Pros & cons / trade-offs
| Aspect | Pros | Cons |
|---|---|---|
| Logic Apps | Connector ecosystem; visual; declarative | JSON DSL; not for compute |
| Consumption | Pay-per-execute | No VNet; cold-ish |
| Standard | VNet; multiple flows; local dev | Plan cost upfront |
| Power Automate | Citizen-dev productivity | Hidden licensing; weak ALM |
| RPA (PAD) | Automates apps with no API | Brittle to UI changes |
When to use / when to avoid
- Use Logic Apps when the work is "call N SaaS systems and stitch results."
- Use Standard tier for VNet, multiple workflows, dev productivity.
- Use Power Automate for HR / ops / business-driven automation.
- Avoid for high-throughput hot paths (use Functions or services).
- Avoid RPA when an API exists.
Interview Q&A
Q1. Logic Apps vs Power Automate? Same engine; different audience. Logic Apps for devs (JSON, ALM); Power Automate for business users (UI-driven, per-user license).
Q2. Consumption vs Standard tier? Consumption: multi-tenant, pay-per-execution. Standard: single-tenant on Functions, VNet, multiple workflows, local dev.
Q3. When Logic Apps over Functions? Heavy connector use; long-running orchestration; non-dev-readable. Functions wins on compute and latency.
Q4. Connector throttling? Per-connection rate limits per second/minute. Track 429s in Log Analytics; consider parallelism limits.
Q5. ALM for Logic Apps? Workflow definition is JSON; deploy via Bicep / ARM; parameterize connection IDs per env.
Q6. Stateless vs stateful workflows? Standard tier lets you mark workflows stateless — no run-history persistence; lower latency, no replay.
Q7. Power Automate Desktop? RPA: drives UI of legacy apps with no API.
Q8. DLP policies? Power Platform admin feature — restrict which connectors flows can use per environment.
Q9. Push vs poll triggers? Push (webhook / Service Bus / Event Grid) is cheaper and lower-latency than polling.
Q10. Run history? Every execution stored with full I/O of each action. Replay from any step. Mark sensitive params secureInputs/Outputs.
Q11. Cost surprises? Power Automate premium connectors require licensing. Consumption logic apps charge per action — large foreach loops add up.

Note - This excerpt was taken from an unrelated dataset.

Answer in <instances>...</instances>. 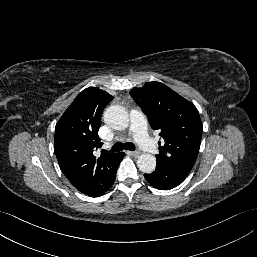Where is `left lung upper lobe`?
<instances>
[{"mask_svg": "<svg viewBox=\"0 0 257 257\" xmlns=\"http://www.w3.org/2000/svg\"><path fill=\"white\" fill-rule=\"evenodd\" d=\"M130 95L147 115L151 128L159 130L164 139L156 155L157 164L188 176L197 159L203 132L197 108L160 82L133 88Z\"/></svg>", "mask_w": 257, "mask_h": 257, "instance_id": "5c2ea615", "label": "left lung upper lobe"}]
</instances>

Q12. Source control? Logic Apps: easy (JSON). Power Automate: solutions export + ALM Accelerator; less natural.
Gotchas / common mistakes
- ⚠️ Premium connector in Power Automate without licensing — flow fails at runtime.
- ⚠️ Polling triggers racking up billable evaluations.
- ⚠️ Secrets in parameters instead of Key Vault refs.
- ⚠️
secureInputs/Outputsnot set — secrets visible in run history. - ⚠️ Connector throttling unmonitored — silent 429s.
- ⚠️ No ALM — flows live in production with no version control.
- ⚠️ RPA when an API exists — pointlessly fragile.